A whistleblowing system (also known as a whistleblowing platform) gives employees and outsiders in a company the opportunity to (anonymously) report violations committed by colleagues, superiors, suppliers, etc. The whistleblowing system can also be used to report violations of human rights (e.g. child labor, conflict materials). Specifically, this involves criminal offences in connection with the organization in question (e.g. corruption, export control, insider trading, fraud), human rights violations (e.g. child labor, conflict materials) and other violations that are incompatible with the culture or philosophy of the organization (e.g. ESG and CSR criteria, environmental protection, equal treatment). The purpose of such a platform is to provide a gateway for reports, to conscientiously investigate reported violations and to subsequently end them. Whistleblowing platforms have proven to be an effective means of preventing discrimination, bribery, nepotism, etc. in numerous companies.

In Switzerland, there is no obligation to introduce a whistleblowing platform.
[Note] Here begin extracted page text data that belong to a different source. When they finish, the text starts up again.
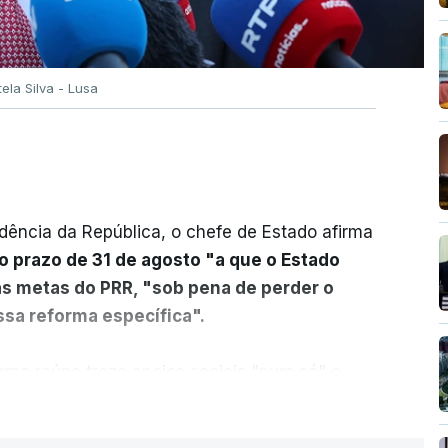
tela Silva - Lusa
dência da República, o chefe de Estado afirma
o prazo de 31 de agosto "a que o Estado
as metas do PRR, "sob pena de perder o
sa reforma específica".
rma reúne treze apoios sociais "num só" e
 mais justo e transparente".
ER MAIS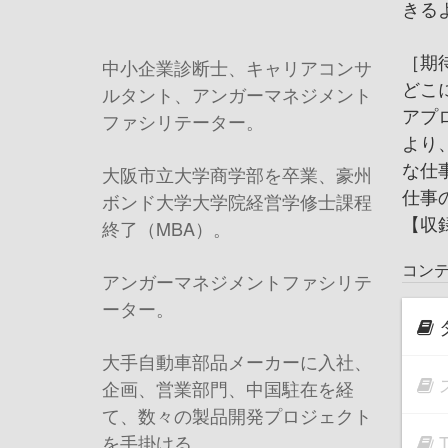
きる
［期
中小企業診断士、キャリアコンサ
どこ
ルタント、アンガーマネジメント
アプ
ファシリテーター。
より
な仕
大阪市立大学商学部を卒業、豪州
仕事
ボンド大学大学院経営学修士課程
【収
終了（MBA）。
コン
アンガーマネジメントファシリテ
ーター。
大手自動車部品メーカーに入社、
企画、営業部門、中国駐在を経
て、数々の製品開発プロジェクト
を手掛ける。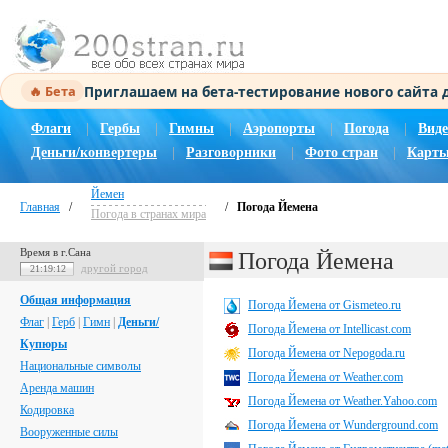
Приглашаем на бета-тестирование нового сайта
🔥 Бета
Флаги
|
Гербы
|
Гимны
|
Аэропорты
|
Погода
|
Виде
Деньги/конвертеры
|
Разговорники
|
Фото стран
|
Карты
Йемен
Главная
/
/
Погода Йемена
Погода в странах мира
Время в г.Сана
Погода Йемена
другой город
21:19:13
Общая информация
Погода Йемена от Gismeteo.ru
Флаг
|
Герб
|
Гимн
|
Деньги/
Погода Йемена от Intellicast.com
Купюры
Погода Йемена от Nepogoda.ru
Национальные символы
Погода Йемена от Weather.com
Аренда машин
Погода Йемена от Weather.Yahoo.com
Кодировка
Погода Йемена от Wunderground.com
Вооруженные силы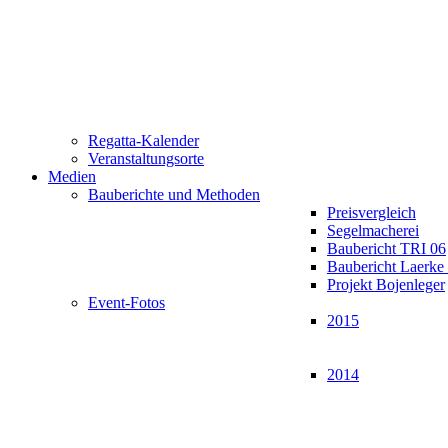
Regatta-Kalender
Veranstaltungsorte
Medien
Bauberichte und Methoden
Preisvergleich
Segelmacherei
Baubericht TRI 06
Baubericht Laerk
Projekt Bojenleger
Event-Fotos
2015
2014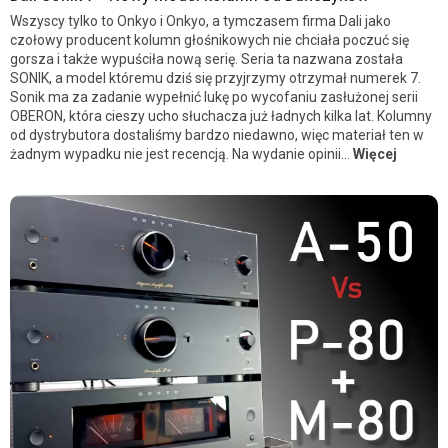
Wszyscy tylko to Onkyo i Onkyo, a tymczasem firma Dali jako
czołowy producent kolumn głośnikowych nie chciała poczuć się
gorsza i także wypuściła nową serię. Seria ta nazwana została
SONIK, a model któremu dziś się przyjrzymy otrzymał numerek 7.
Sonik ma za zadanie wypełnić lukę po wycofaniu zasłużonej serii
OBERON, która cieszy ucho słuchacza już ładnych kilka lat. Kolumny
od dystrybutora dostaliśmy bardzo niedawno, więc materiał ten w
żadnym wypadku nie jest recencją. Na wydanie opinii...
Więcej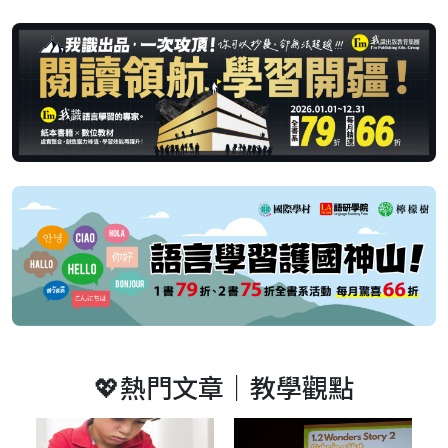
💖熱門文章｜教學觀點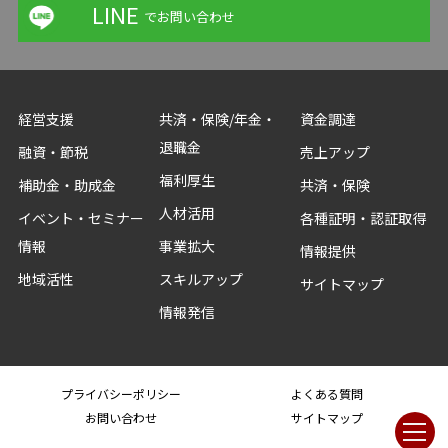
LINE
でお問い合わせ
経営支援
共済・保険/年金・
資金調達
退職金
融資・節税
売上アップ
福利厚生
補助金・助成金
共済・保険
人材活用
イベント・セミナー
各種証明・認証取得
情報
事業拡大
情報提供
地域活性
スキルアップ
サイトマップ
情報発信
プライバシーポリシー
よくある質問
お問い合わせ
サイトマップ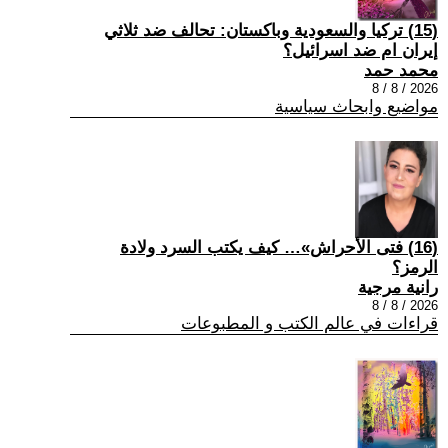
(15) تركيا والسعودية وباكستان: تحالف ضد ثلاثي
إيران ام ضد اسرائيل؟
محمد حمد
2026 / 8 / 8
مواضيع وابحاث سياسية
(16) فتى الأحراش»… كيف يكتب السرد ولادة
الرمز؟
رانية مرجية
2026 / 8 / 8
قراءات في عالم الكتب و المطبوعات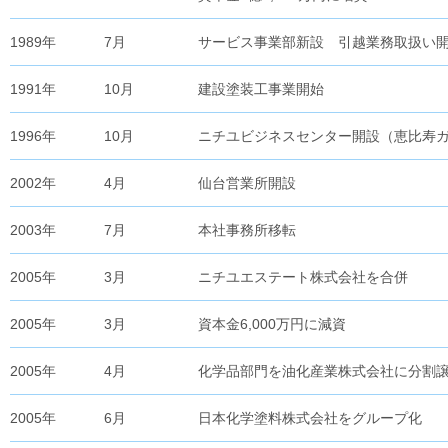
1989年
7月
サービス事業部新設 引越業務取扱い
1991年
10月
建設塗装工事業開始
1996年
10月
ニチユビジネスセンター開設（恵比寿
2002年
4月
仙台営業所開設
2003年
7月
本社事務所移転
2005年
3月
ニチユエステート株式会社を合併
2005年
3月
資本金6,000万円に減資
2005年
4月
化学品部門を油化産業株式会社に分割
2005年
6月
日本化学塗料株式会社をグループ化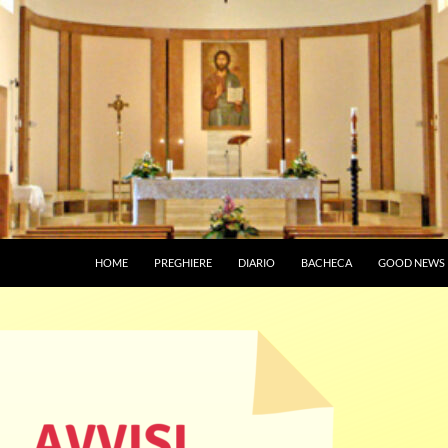
HOME
PREGHIERE
DIARIO
BACHECA
GOOD NEWS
However, in the context of internal corporate compliance efforts, the practical importance has increased significantly, especially in connection with the Anti-Money Laundering Act, the fight against corruption, export control regulations and the control of supply chains and ESG criteria. Whistleblowing platforms are now considered best practice in big companies.

For EU subsidiaries it is necessary to consider whether the EU Whistleblowing Directive (EU Directive 2019/1937; to be implemented by December 17, 2021) applies to them. Companies are required to establish reporting channels for systematic and anonymous compliance reporting. This applies to companies with more than 250 employees, or €10 million in annual turnover. From 2023, the limit is to be lowered to 50 employees.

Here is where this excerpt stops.